Waarmaken van de missie

In een visie die de organisatie heeft opgesteld staat een mooie belofte voor de toekomst. De missie gaat over o.a. over de eigen organisatie, het bestaansrecht, de normen en waarden (cultuur!) die in de organisatie als belangrijk worden gevonden. Missie en visie liggen in elkaars verlengde; de missie koppelt idealen aan een realistische benadering.
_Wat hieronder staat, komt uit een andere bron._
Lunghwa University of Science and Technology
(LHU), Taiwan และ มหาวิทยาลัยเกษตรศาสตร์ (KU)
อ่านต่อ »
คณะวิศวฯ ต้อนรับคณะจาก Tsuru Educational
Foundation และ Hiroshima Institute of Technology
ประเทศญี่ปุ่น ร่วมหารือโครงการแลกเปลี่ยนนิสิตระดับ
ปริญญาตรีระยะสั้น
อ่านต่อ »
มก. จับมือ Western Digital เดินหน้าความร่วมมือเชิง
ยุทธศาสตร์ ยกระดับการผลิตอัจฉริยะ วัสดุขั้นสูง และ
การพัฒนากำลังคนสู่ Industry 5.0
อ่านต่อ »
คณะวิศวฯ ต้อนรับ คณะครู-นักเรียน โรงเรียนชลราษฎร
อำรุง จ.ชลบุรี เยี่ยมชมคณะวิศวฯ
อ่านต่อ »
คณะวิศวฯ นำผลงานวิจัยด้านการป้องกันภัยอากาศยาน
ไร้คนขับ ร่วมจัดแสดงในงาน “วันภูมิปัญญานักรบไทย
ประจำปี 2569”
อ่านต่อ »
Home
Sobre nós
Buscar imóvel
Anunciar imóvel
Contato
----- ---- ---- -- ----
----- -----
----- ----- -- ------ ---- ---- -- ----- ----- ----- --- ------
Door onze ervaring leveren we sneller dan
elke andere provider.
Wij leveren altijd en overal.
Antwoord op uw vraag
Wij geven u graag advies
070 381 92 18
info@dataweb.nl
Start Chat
Die stip op de horizon moet voor betrokkenen haalbaar zijn en dat doe je door te organisatie te zijn die pretendeert te zijn.

Op het moment dat beloftes worden gemaakt, creëer je extern bij stakeholders maar ook intern bij de medewerkers (betaalde krachten en vrijwilligers) verwachtingen. Als bestuur heb je daarin een zware verantwoordelijkheid om die belofte gestand te doen en te zorgen dat iedereen van hoog tot laag gecommitteerd is en blijft. Rotte appels in de mand worden niet getolereerd, mensen die herhaaldelijk weigeren in de pas te lopen en op wat voor manier dan ook obstructie plegen, afdelingen die bewust ‘in het verzet zijn gegaan’, bestuurders van afdelingen die weigeren hun koninkrijk op te geven en volledige aansluiting te zoeken bij de rest van de organisatie, die dienen het gat van de deur gewezen te krijgen, waarna die deur dicht gaat en ook blijft.
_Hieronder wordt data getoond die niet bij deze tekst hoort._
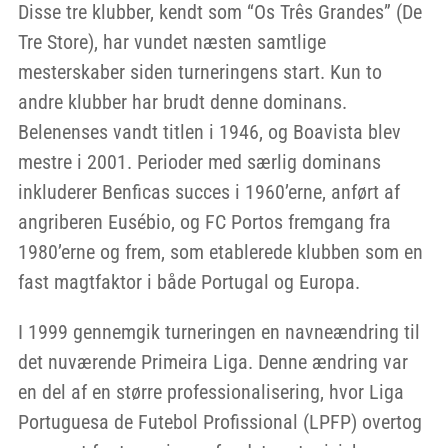
Disse tre klubber, kendt som “Os Três Grandes” (De
Tre Store), har vundet næsten samtlige
mesterskaber siden turneringens start. Kun to
andre klubber har brudt denne dominans.
Belenenses vandt titlen i 1946, og Boavista blev
mestre i 2001. Perioder med særlig dominans
inkluderer Benficas succes i 1960’erne, anført af
angriberen Eusébio, og FC Portos fremgang fra
1980’erne og frem, som etablerede klubben som en
fast magtfaktor i både Portugal og Europa.
I 1999 gennemgik turneringen en navneændring til
det nuværende Primeira Liga. Denne ændring var
en del af en større professionalisering, hvor Liga
Portuguesa de Futebol Profissional (LPFP) overtog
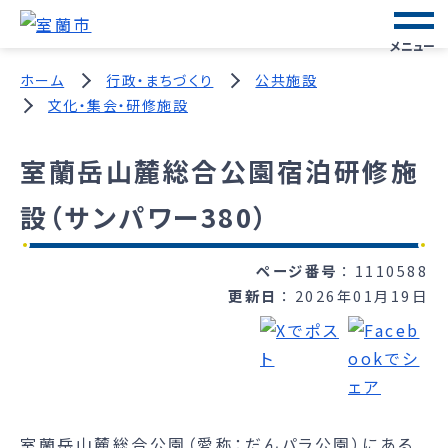
メニュー
ホーム
行政・まちづくり
公共施設
文化・集会・研修施設
室蘭岳山麓総合公園宿泊研修施
設（サンパワー380）
ページ番号
1110588
更新日
2026年01月19日
室蘭岳山麓総合公園（愛称：だんパラ公園）にある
Zeggen wat je doet, doen wat je zegt

Maar het constateren van het bovenstaande is één ding – we zijn per slot allemaal vrijwilliger, het is vrijblijvend en we zijn blij dat we ze hebben – er naar handelen is een tweede. Dat laatste koste doorzettingsvermogen, een rechte rug, tijd, soms de botte bijl ofwel slagvaardig handelen om afscheid te nemen. Dat moet je wel willen en ook kunnen als bestuurder. Het is daarom zaak om regelmatig op de bestuursvergadering de integriteitsstatus van de organisatie op de agenda te zetten.
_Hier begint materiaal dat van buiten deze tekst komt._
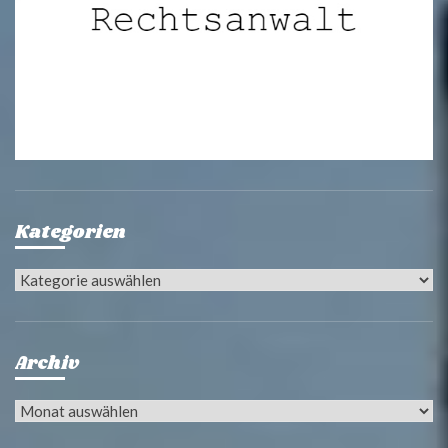
Kategorien
Kategorien
Archiv
Archiv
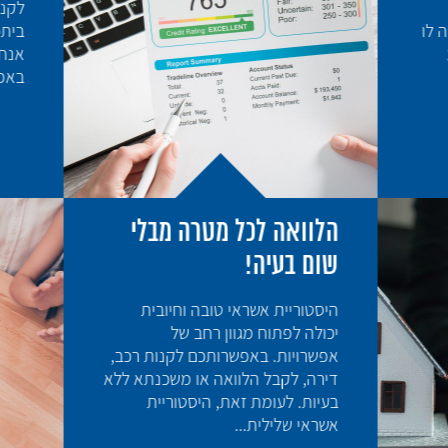
לקנות את הדירה או הנכס
ביתכם בשנים הבאות? מזל 
אנחנו שמחים מאוד שהרגע 
באפשרותכם לבצע את...
להמשך
אה לכל מטרה מבלי
בעיה!
ריית אשראי טובה וחיובית
 לפתוח מגוון רחב של
יות. באפשרותכם לקנות רכב,
 לקבל הלוואה או משכנתא ללא
. לעומת זאת, היסטוריית
 שלילית...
Dat geldt ook als het gaat om een Raad van Toezicht. Die kan het bestuur aanspreken op het handelen daarin of juist het tekort. Of een ledenraad c.q. algemene ledenvergadering die kritische vragen durft te stellen. Maar ga ook regelmatig langs bij stakeholders en vraag naar hun belevingen en ervaringen. Daar leer je altijd van. En als laatste natuurlijk de mensen zelf, vrijwillig of professioneel, samen zet je je in voor de club en samen kun je elkaar prima aanspreken op gewenst en ongewenst gedrag in het kader van de vraag “komen wij onze belofte aan de buitenwereld, aan de cliënten wel na”. Want ruzie maken, dwarsliggerij kost tijd en energie, levert stress op, leidt tot capaciteitsverlies en ga zo maar door en daarmee doe je de mensen waarvoor je op aarde bent te kort.

Alleen maar voordelen

Een integere organisatie is efficiënter en levert betere prestaties waardoor er meer resultaten kunnen worden neergezet. Weer een stap dichter bij het realiseren van de visie en niet geheel onbelangrijk een toegenomen tevredenheid bij de externe stakeholders (donateurs, sponsoren, subsidiegevers, potentiële vrijwilligers enz.). Ook intern verbetert er het een en ander: er is een duidelijke cultuur waarin helder is welk gedrag wordt geaccepteerd en wat niet en een betere werksfeer. Van hoog tot laag. Het mag duidelijk zijn dat het bestuur en – indien aanwezig – de directie daar de waakhonden van zijn. Zij dienen continu alert te zijn op een eventuele afname van de integriteit. Net als de Raad van Toezicht hierop alert moet zijn en regelmatig navraag doet. En uiteraard houden vrijwilligers en professionals elkaar ook scherp en wakker. Bijvoorbeeld tijdens een Algemene Ledenvergadering.

Binnen de organisatie bestaat integriteit immers bij de gratie van inzet en commitment van allen.